Collected data:

_ _ _ _

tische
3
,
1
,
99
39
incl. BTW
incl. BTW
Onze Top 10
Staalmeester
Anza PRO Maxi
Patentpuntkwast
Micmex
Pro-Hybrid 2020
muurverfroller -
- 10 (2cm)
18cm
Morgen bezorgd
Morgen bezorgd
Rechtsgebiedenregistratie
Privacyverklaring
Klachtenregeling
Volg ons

_ _ _ _

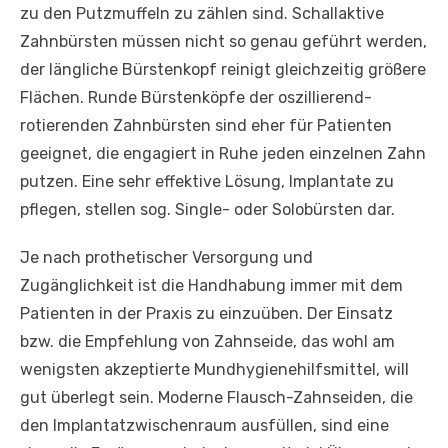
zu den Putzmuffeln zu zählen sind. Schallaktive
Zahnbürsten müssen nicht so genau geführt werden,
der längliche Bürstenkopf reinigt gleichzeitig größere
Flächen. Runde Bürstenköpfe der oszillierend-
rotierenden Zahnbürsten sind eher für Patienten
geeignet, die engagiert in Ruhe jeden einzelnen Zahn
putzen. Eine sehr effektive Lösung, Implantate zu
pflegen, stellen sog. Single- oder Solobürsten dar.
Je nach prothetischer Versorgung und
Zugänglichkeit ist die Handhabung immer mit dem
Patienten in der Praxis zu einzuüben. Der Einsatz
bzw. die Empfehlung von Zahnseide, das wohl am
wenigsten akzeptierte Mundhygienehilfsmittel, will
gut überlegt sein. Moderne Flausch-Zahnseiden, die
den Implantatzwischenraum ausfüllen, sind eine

_ _ _ _

ASSIGNMENT: Of all the entries above, repeat only the lines from the line that has "bzw. die Empfehlung" to the line that has "den Implantatzwischenraum ausfüllen, sind", both lines included, exactly.

ANSWER TO THIS EXERCISE:
bzw. die Empfehlung von Zahnseide, das wohl am
wenigsten akzeptierte Mundhygienehilfsmittel, will
gut überlegt sein. Moderne Flausch-Zahnseiden, die
den Implantatzwischenraum ausfüllen, sind eine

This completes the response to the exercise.